Stored dataset items
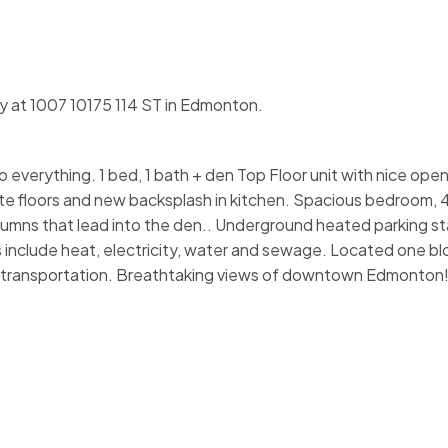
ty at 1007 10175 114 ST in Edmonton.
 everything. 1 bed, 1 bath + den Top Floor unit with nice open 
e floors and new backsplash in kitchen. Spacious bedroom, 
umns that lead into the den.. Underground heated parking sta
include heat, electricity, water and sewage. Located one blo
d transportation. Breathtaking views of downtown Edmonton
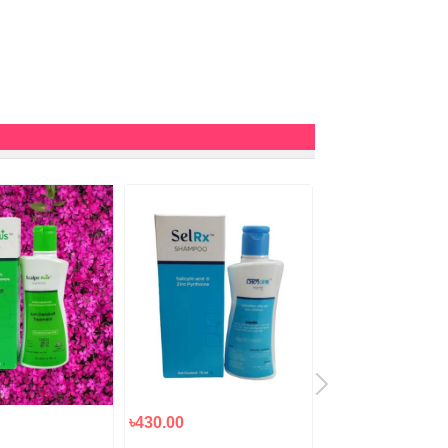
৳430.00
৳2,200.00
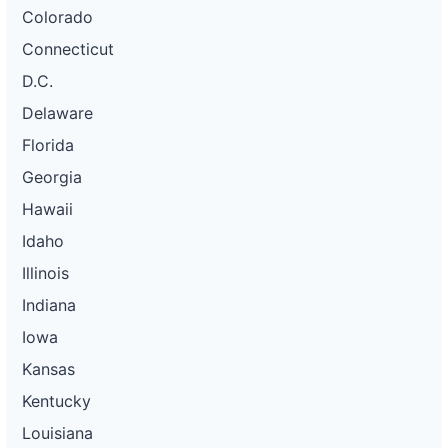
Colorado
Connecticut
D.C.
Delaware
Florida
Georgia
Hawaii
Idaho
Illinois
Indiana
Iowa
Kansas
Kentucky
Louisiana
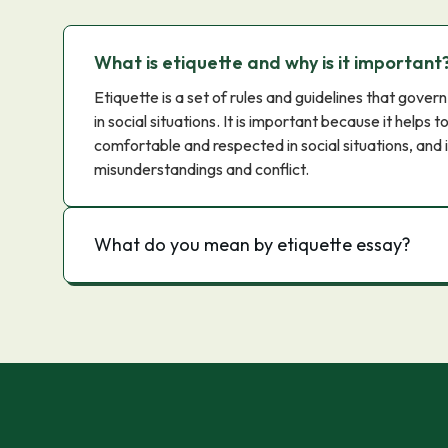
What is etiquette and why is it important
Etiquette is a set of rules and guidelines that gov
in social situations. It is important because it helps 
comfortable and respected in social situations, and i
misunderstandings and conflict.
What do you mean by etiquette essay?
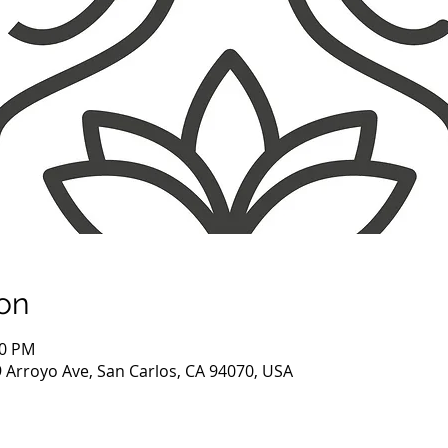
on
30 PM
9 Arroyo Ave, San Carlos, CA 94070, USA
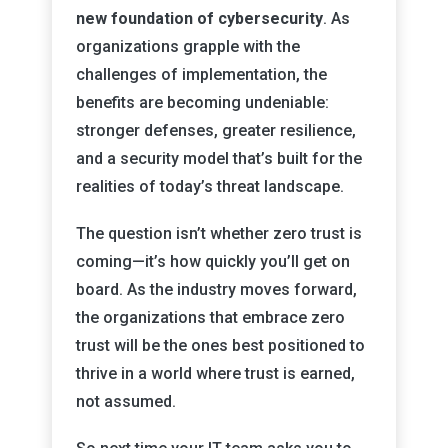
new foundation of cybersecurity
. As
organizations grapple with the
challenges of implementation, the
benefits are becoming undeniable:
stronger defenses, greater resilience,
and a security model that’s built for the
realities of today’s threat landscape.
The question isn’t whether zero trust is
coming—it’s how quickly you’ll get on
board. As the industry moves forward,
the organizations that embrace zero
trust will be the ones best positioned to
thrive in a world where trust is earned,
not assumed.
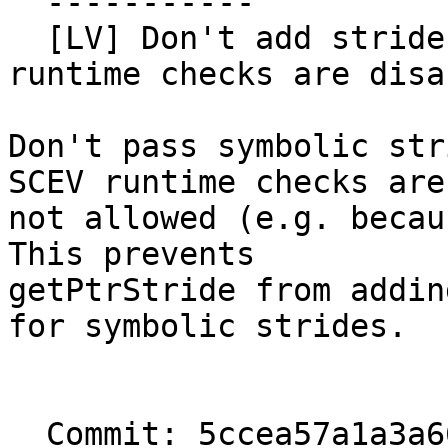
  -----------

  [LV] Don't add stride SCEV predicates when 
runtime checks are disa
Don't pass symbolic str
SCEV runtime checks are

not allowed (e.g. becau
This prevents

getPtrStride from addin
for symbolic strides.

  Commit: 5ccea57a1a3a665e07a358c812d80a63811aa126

---

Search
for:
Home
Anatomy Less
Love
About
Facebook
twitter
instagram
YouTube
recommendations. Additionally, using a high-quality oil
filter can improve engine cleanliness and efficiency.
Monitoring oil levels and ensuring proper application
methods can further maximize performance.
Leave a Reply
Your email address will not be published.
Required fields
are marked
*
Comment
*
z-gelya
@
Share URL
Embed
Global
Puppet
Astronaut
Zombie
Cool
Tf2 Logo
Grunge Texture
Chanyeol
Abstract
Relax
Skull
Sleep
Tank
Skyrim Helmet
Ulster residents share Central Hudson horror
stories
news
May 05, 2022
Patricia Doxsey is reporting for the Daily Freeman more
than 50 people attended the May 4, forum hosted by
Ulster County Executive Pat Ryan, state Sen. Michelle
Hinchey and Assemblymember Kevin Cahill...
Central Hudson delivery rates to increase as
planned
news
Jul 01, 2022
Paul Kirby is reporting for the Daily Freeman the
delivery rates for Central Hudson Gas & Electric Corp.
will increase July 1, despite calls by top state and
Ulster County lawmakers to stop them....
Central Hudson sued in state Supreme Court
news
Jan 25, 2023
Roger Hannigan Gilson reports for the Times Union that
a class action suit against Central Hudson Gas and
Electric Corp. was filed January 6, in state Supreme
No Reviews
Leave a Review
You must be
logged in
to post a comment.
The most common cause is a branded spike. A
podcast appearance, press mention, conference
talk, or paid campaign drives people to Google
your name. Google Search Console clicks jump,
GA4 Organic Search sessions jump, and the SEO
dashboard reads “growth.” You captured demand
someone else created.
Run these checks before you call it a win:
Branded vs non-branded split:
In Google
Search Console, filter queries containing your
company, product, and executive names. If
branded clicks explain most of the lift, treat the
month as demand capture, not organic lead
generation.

(EXERCISE DIRECTIONS) Show the lines of the records that include the string "SCEV".

(ANSWER SPACE)
  [LV] Don't add stride SCEV predicates when 
SCEV runtime checks are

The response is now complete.